Omer – La festa della libertà

Oggi si conclude il conteggio di 49 giorni iniziato il secondo giorno di Pesach. Per la precisione, abbiamo contato sia i giorni che le settimane. Ad esempio, l’altro ieri abbiamo contato “oggi sono 48 giorni che sono 6 settimane e 6 giorni” e ieri sera abbiamo detto “oggi sono 49 giorni che sono 7 settimane complete”. A questo proposito, nel Talmud (Menachot 66a), è riportata l’opinione di Ameimar che “contava i giorni ma non le settimane, in ricordo del Santuario”. Rashì spiega che secondo Ameimar, visto che il precetto di contare i giorni dell’Omer è legato al Santuario di Gerusalemme, distrutto dai Romani quasi 2000 anni fa, non c’è bisogno di eseguire la mitzvà in modo completo e basta contare solo i giorni. Rav Soloveitchik, di cui abbiamo recentemente ricordato il ventennale dalla scomparsa, uno dei più illustri esponenti della scuola analitica dello studio del Talmud (la scuola di Brisk), si chiede: “Ma cosa gli costa ad Ameimar ricordare pure le settimane? Che fatica sarebbe aggiungere tre-quattro parole?”. E conclude che forse c’è un’altra motivazione dietro l’opinione di Ameimar. Le sue parole non vanno intese come se dicesse che “non c’è bisogno di contare le settimane”, bensì che “non si devono affatto contare le settimane”. E perché? Proprio per ricordare la distruzione del Tempio, così come facciamo in tante altre occasioni: per esempio, quando rompiamo il bicchiere sotto la chuppah (baldacchino nuziale), recitando il verso dei Salmi che dice “Se ti dimenticherò, o Gerusalemme, che si paralizzi la mia destra”. La nostra osservanza dei precetti, in assenza del Santuario, è incompleta e questo fatto va sempre tenuto presente.

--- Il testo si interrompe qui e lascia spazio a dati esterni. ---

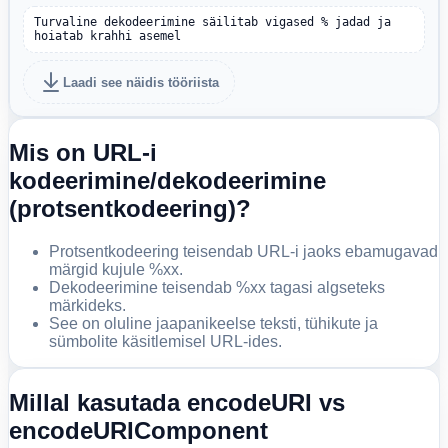
Turvaline dekodeerimine säilitab vigased % jadad ja 
hoiatab krahhi asemel
Laadi see näidis tööriista
Mis on URL-i
kodeerimine/dekodeerimine
(protsentkodeering)?
Protsentkodeering teisendab URL-i jaoks ebamugavad
märgid kujule %xx.
Dekodeerimine teisendab %xx tagasi algseteks
märkideks.
See on oluline jaapanikeelse teksti, tühikute ja
sümbolite käsitlemisel URL-ides.
Millal kasutada encodeURI vs
encodeURIComponent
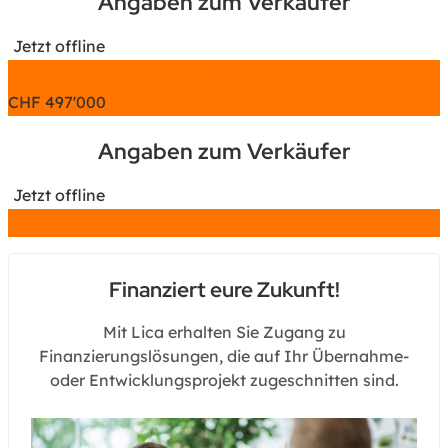
Angaben zum Verkäufer
Jetzt offline
Chat
CHF
497'000
Angaben zum Verkäufer
Jetzt offline
Chat
Finanziert eure Zukunft!
Mit Lica erhalten Sie Zugang zu
Finanzierungslösungen, die auf Ihr Übernahme-
oder Entwicklungsprojekt zugeschnitten sind.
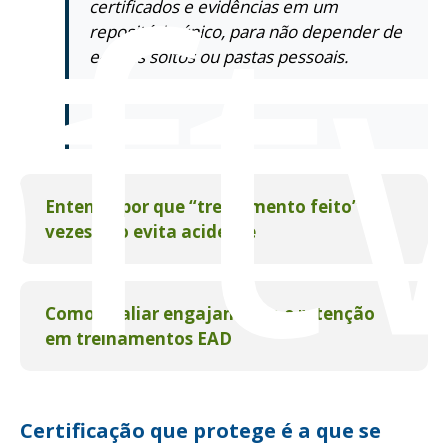
oft
certificados e evidências em um
repositório único, para não depender de
e-mails soltos ou pastas pessoais.
Leia mais:
Entenda por que “treinamento feito” às
vezes não evita acidente
Como avaliar engajamento e retenção
em treinamentos EAD
Certificação que protege é a que se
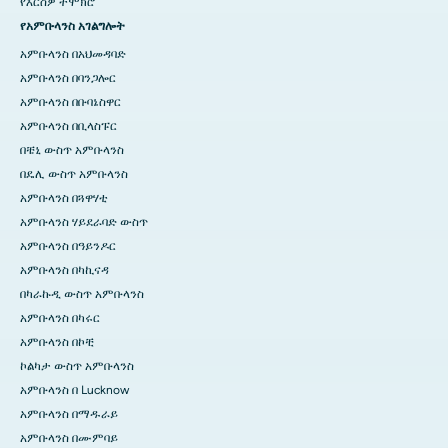
የእርስዎ ተሞክሮ
የአምቡላንስ አገልግሎት
አምቡላንስ በአህመዳባድ
አምቡላንስ በባንጋሎር
አምቡላንስ በቡባኔስዋር
አምቡላንስ በቢላስፑር
በቼኒ ውስጥ አምቡላንስ
በዴሊ ውስጥ አምቡላንስ
አምቡላንስ በጓዋሃቲ
አምቡላንስ ሃይደራባድ ውስጥ
አምቡላንስ በዓይንዶር
አምቡላንስ በካኪናዳ
በካራኩዲ ውስጥ አምቡላንስ
አምቡላንስ በካሩር
አምቡላንስ በኮቺ
ኮልካታ ውስጥ አምቡላንስ
አምቡላንስ በ Lucknow
አምቡላንስ በማዱራይ
አምቡላንስ በሙምባይ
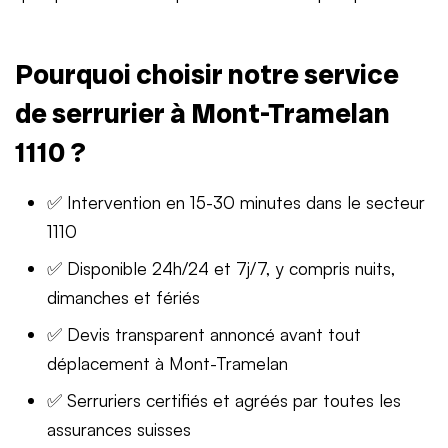
Pourquoi choisir notre service
de serrurier à Mont-Tramelan
1110 ?
✅ Intervention en 15-30 minutes dans le secteur
1110
✅ Disponible 24h/24 et 7j/7, y compris nuits,
dimanches et fériés
✅ Devis transparent annoncé avant tout
déplacement à Mont-Tramelan
✅ Serruriers certifiés et agréés par toutes les
assurances suisses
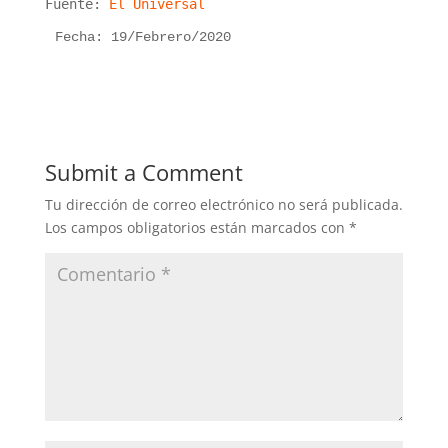
Fuente:
El Universal
Fecha: 19/Febrero/2020
Submit a Comment
Tu dirección de correo electrónico no será publicada.
Los campos obligatorios están marcados con
*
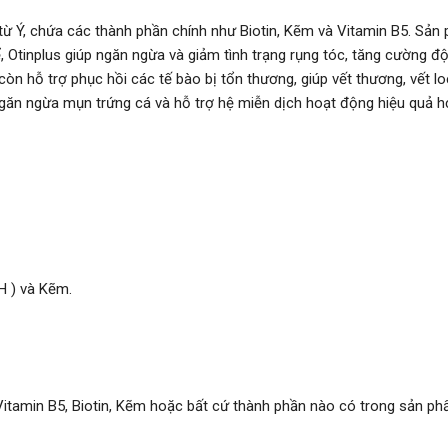
 Ý, chứa các thành phần chính như Biotin, Kẽm và Vitamin B5. Sản 
ể, Otinplus giúp ngăn ngừa và giảm tình trạng rụng tóc, tăng cường đ
còn hỗ trợ phục hồi các tế bào bị tổn thương, giúp vết thương, vết 
 ngăn ngừa mụn trứng cá và hỗ trợ hệ miễn dịch hoạt động hiệu quả 
H ) và Kẽm.
Vitamin B5, Biotin, Kẽm hoặc bất cứ thành phần nào có trong sản ph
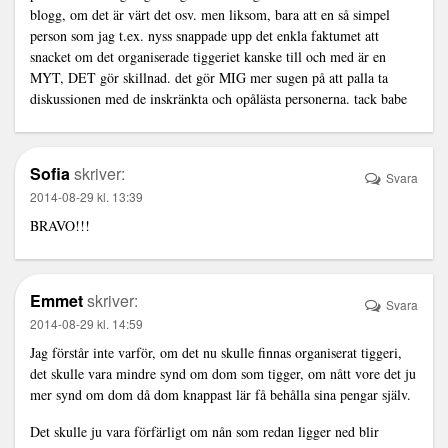
blogg, om det är värt det osv. men liksom, bara att en så simpel
person som jag t.ex. nyss snappade upp det enkla faktumet att
snacket om det organiserade tiggeriet kanske till och med är en
MYT, DET gör skillnad. det gör MIG mer sugen på att palla ta
diskussionen med de inskränkta och opålästa personerna. tack babe
Sofia
skriver:
Svara
2014-08-29 kl. 13:39
BRAVO!!!
Emmet
skriver:
Svara
2014-08-29 kl. 14:59
Jag förstår inte varför, om det nu skulle finnas organiserat tiggeri,
det skulle vara mindre synd om dom som tigger, om nått vore det ju
mer synd om dom då dom knappast lär få behålla sina pengar själv.
Det skulle ju vara förfärligt om nån som redan ligger ned blir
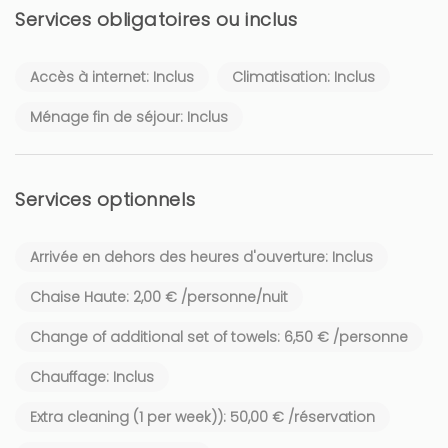
Services obligatoires ou inclus
Accès à internet: Inclus
Climatisation: Inclus
Ménage fin de séjour: Inclus
Services optionnels
Arrivée en dehors des heures d'ouverture: Inclus
Chaise Haute: 2,00 € /personne/nuit
Change of additional set of towels: 6,50 € /personne
Chauffage: Inclus
Extra cleaning (1 per week)): 50,00 € /réservation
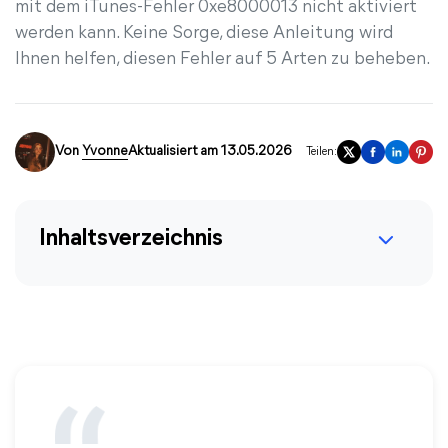
mit dem iTunes-Fehler 0xe8000013 nicht aktiviert
werden kann. Keine Sorge, diese Anleitung wird
Ihnen helfen, diesen Fehler auf 5 Arten zu beheben.
Von
Yvonne
Aktualisiert am 13.05.2026
Teilen:
Inhaltsverzeichnis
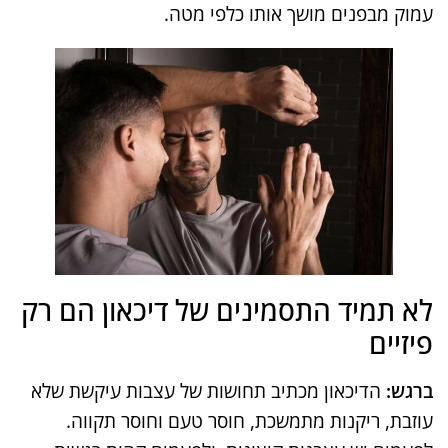
עמוק מבפנים מושך אותו כלפי מטה.
לא תמיד התסמינים של דיכאון הם רק
פיזיים
ברגש:
הדיכאון מכתיב תחושות של עצבות עיקשת שלא
עוזבת, ריקנות מתמשכת, חוסר טעם וחוסר תקווה.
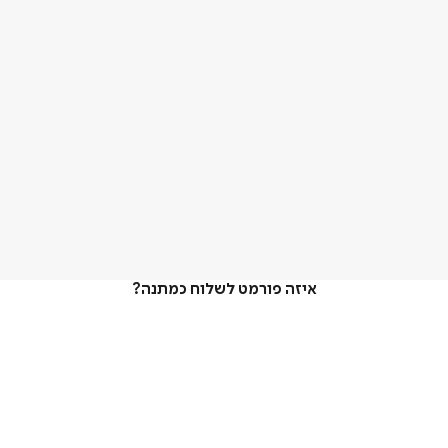
איזה פורמט לשלוח כמתנה?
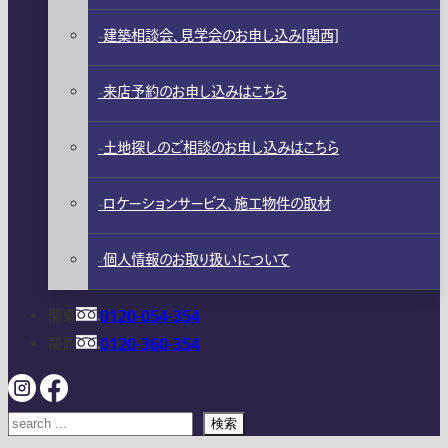
建築相談会、見学会のお申し込み[関西]
来店予約のお申し込みはこちら
土地探しのご相談のお申し込みはこちら
ロケーションサービス、施工物件の取材
個人情報のお取り扱いについて
関東
0120-054-354
関西
0120-360-354
検索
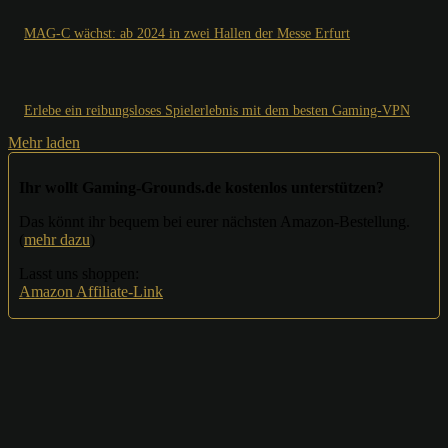
MAG-C wächst: ab 2024 in zwei Hallen der Messe Erfurt
Erlebe ein reibungsloses Spielerlebnis mit dem besten Gaming-VPN
Mehr laden
Ihr wollt Gaming-Grounds.de kostenlos unterstützen?
Das könnt ihr bequem bei eurer nächsten Amazon-Bestellung.
(
mehr dazu
)
Lasst uns shoppen:
Amazon Affiliate-Link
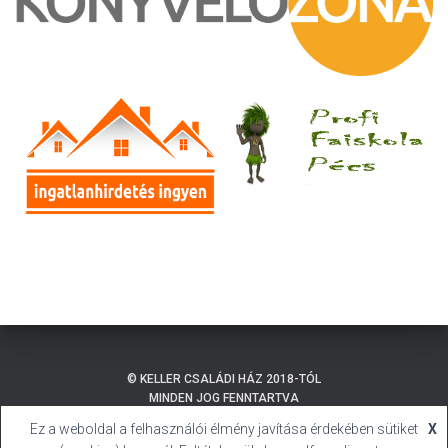
© KELLER CSALÁDI HÁZ 2018-TÓL
MINDEN JOG FENNTARTVA
Ez a weboldal a felhasználói élmény javítása érdekében sütiket
X
ADATKEZELÉSI TÁJÉKOZTATÓ
BALATONMÁRIAFÜRDŐ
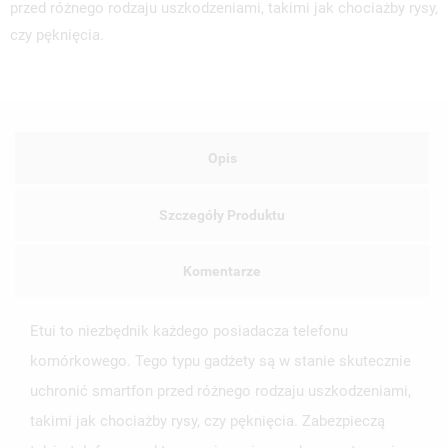
przed różnego rodzaju uszkodzeniami, takimi jak chociażby rysy,
czy pęknięcia.
Opis
Szczegóły Produktu
Komentarze
Etui to niezbędnik każdego posiadacza telefonu
komórkowego. Tego typu gadżety są w stanie skutecznie
uchronić smartfon przed różnego rodzaju uszkodzeniami,
takimi jak chociażby rysy, czy pęknięcia. Zabezpieczą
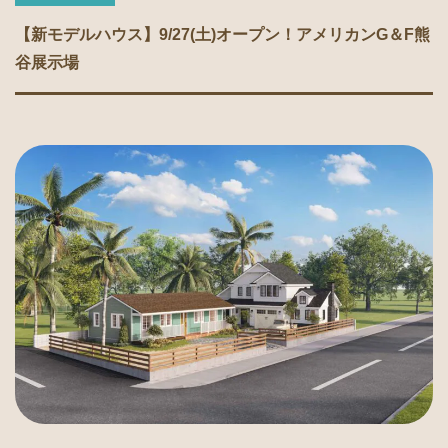
【新モデルハウス】9/27(土)オープン！アメリカンG＆F熊
谷展示場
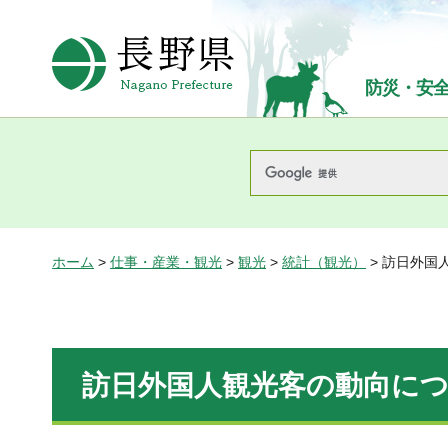
長野県Nagano Prefecture
防災・安
ホーム
>
仕事・産業・観光
>
観光
>
統計（観光）
> 訪日外国
訪日外国人観光客の動向に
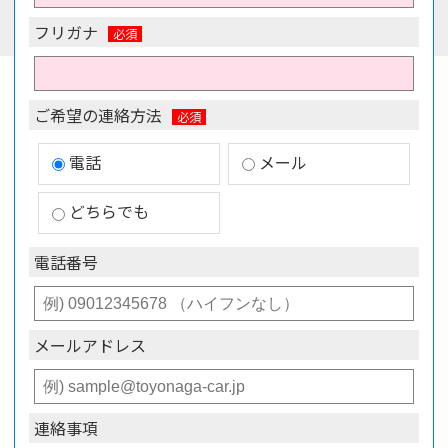
フリガナ
ご希望の連絡方法
電話
メール
どちらでも
電話番号
メールアドレス
連絡事項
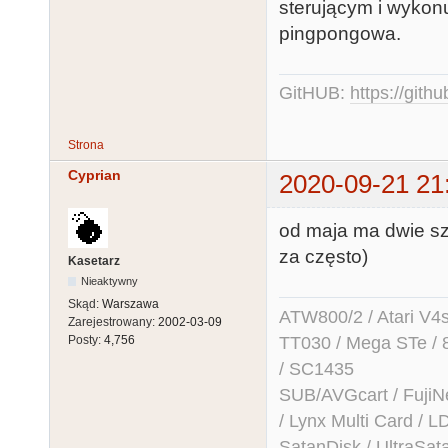
sterującym i wykon
pingpongowa.
GitHUB:
https://gith
Strona
Cyprian
2020-09-21 21
od maja ma dwie sztu
za często)
Kasetarz
Nieaktywny
Skąd:
Warszawa
ATW800/2 / Atari V4sa 
Zarejestrowany:
2002-03-09
TT030 / Mega STe / 
Posty:
4,756
/ SC1435
SUB/AVGcart / FujiN
/ Lynx Multi Card /
SatanDisk / UltraSat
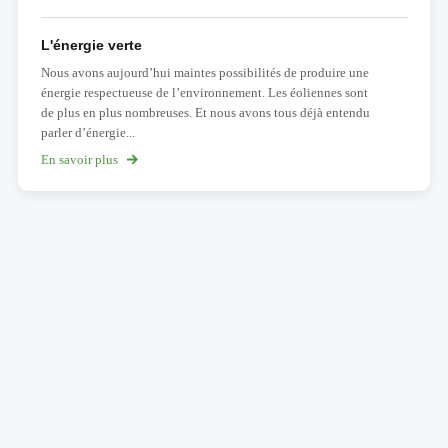
Sources
d'énergie
L'énergie verte
Nous avons aujourd’hui maintes possibilités de produire une
énergie respectueuse de l’environnement. Les éoliennes sont
de plus en plus nombreuses. Et nous avons tous déjà entendu
parler d’énergie...
En savoir plus
sur
L'énergie
verte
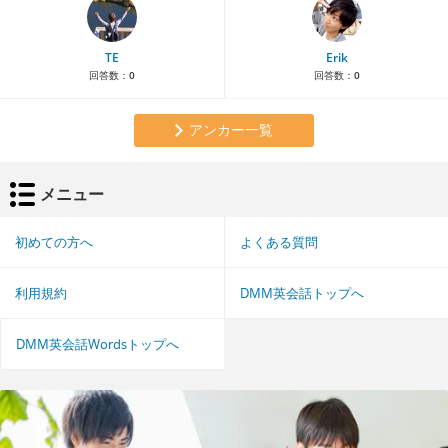
TE
Erik
回答数：
0
回答数：
0
アンカー一覧
メニュー
初めての方へ
よくある質問
利用規約
DMM英会話トップへ
DMM英会話Wordsトップへ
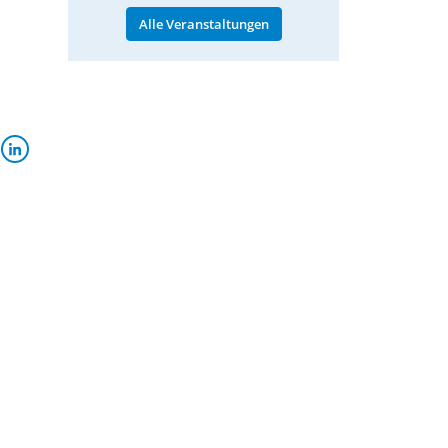
Alle Veranstaltungen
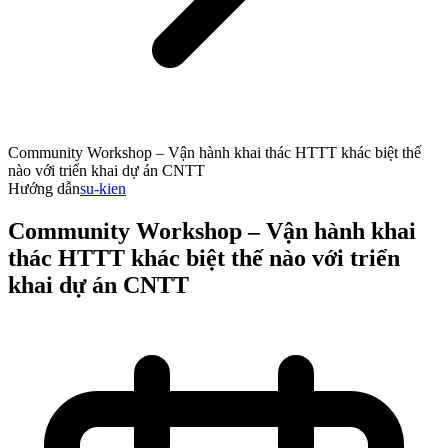
Community Workshop – Vận hành khai thác HTTT khác biệt thế
nào với triển khai dự án CNTT
Hướng dẫn
su-kien
Community Workshop – Vận hành khai
thác HTTT khác biệt thế nào với triển
khai dự án CNTT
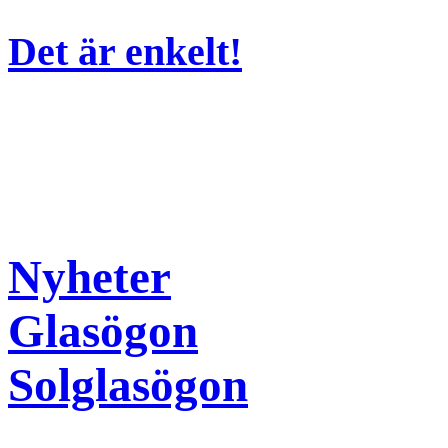
Det är enkelt!
Nyheter
Glasögon
Solglasögon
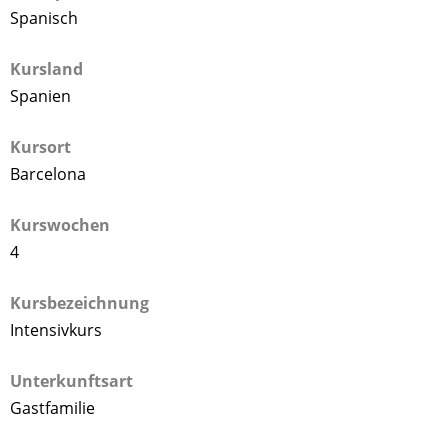
Spanisch
Kursland
Spanien
Kursort
Barcelona
Kurswochen
4
Kursbezeichnung
Intensivkurs
Unterkunftsart
Gastfamilie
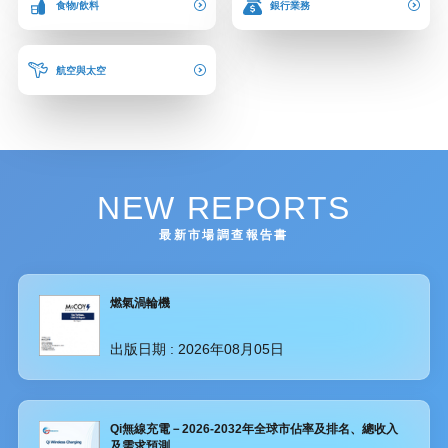
食物/飲料
銀行業務
航空與太空
NEW REPORTS
最新市場調查報告書
燃氣渦輪機
出版日期 :
2026年08月05日
Qi無線充電－2026-2032年全球市佔率及排名、總收入
及需求預測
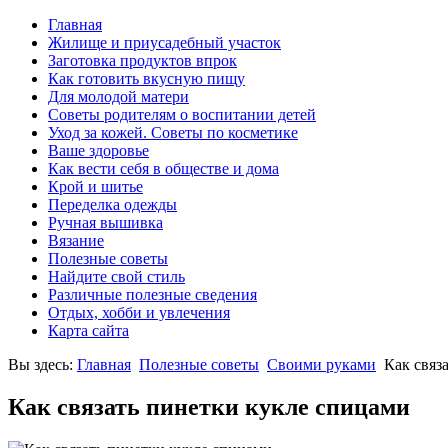
Главная
Жилище и приусадебный участок
Заготовка продуктов впрок
Как готовить вкусную пищу
Для молодой матери
Советы родителям о воспитании детей
Уход за кожей. Советы по косметике
Ваше здоровье
Как вести себя в обществе и дома
Крой и шитье
Переделка одежды
Ручная вышивка
Вязание
Полезные советы
Найдите свой стиль
Различные полезные сведения
Отдых, хобби и увлечения
Карта сайта
Вы здесь:
Главная
Полезные советы
Своими руками
Как связ
Как связать пинетки кукле спицами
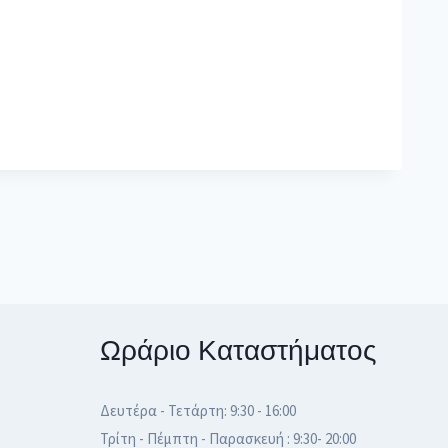
Ωράριο Καταστήματος
Δευτέρα - Τετάρτη: 9:30 - 16:00
Τρίτη - Πέμπτη - Παρασκευή : 9:30- 20:00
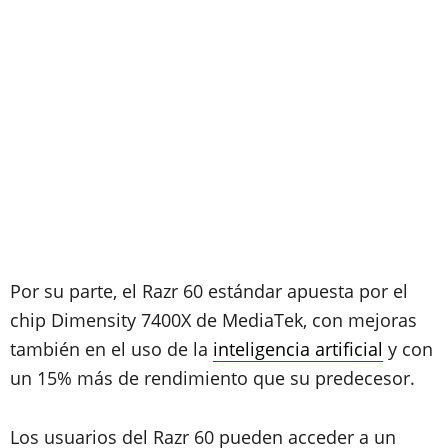
Por su parte, el Razr 60 estándar apuesta por el
chip Dimensity 7400X de MediaTek, con mejoras
también en el uso de la
inteligencia artificial
y con
un 15% más de rendimiento que su predecesor.
Los usuarios del Razr 60 pueden acceder a un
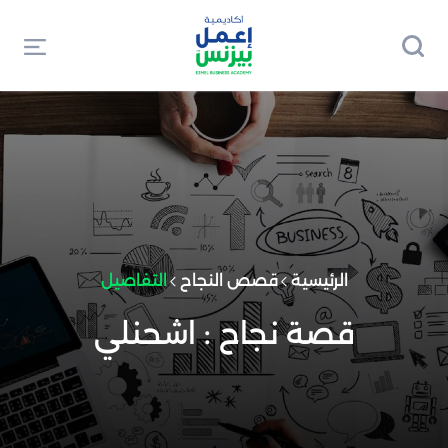
الرئيسية
قصص النجاح
التفاصيل
قصة نجاح : اشحنلي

Nella parashah (brano biblico) letta un paio di sabati fa, si parla di un altro conteggio, quello dei cicli di sette anni che si concludono con il Giubileo: “E conterai sette settennati, sette anni per sette volte, e saranno sette settennati, 49 anni… e santificherete il cinquantesimo anno e proclamerete la libertà nel paese per tutti i residenti, sarà il Giubileo per voi e ognuno tornerà al proprio possesso e alla propria famiglia” (Levitico 25:8-10). In ebraico libertà si dice “deròr”, dalla radice dur, abitare, perché ognuno può abitare dove vuole e non è sottoposto a vincoli di nessuno.
Stasera, festeggiando Shavuot, la festa delle settimane, che cade nel cinquantesimo giorno dopo Pesach, ricorderemo il Dono del Decalogo al popolo d’Israele e a tutta l’umanità. È interessante notare che anche le Tavole della Legge sono legate al concetto di libertà. Come dicono i Pirkè Avòt (6:42), non leggere “charùt”, inciso, al cap. 32:16 dell’Esodo, bensì leggi “cherùt”, libertà: non è libero se non colui che si occupa di Torah. Non c’è libertà se non nella Legge.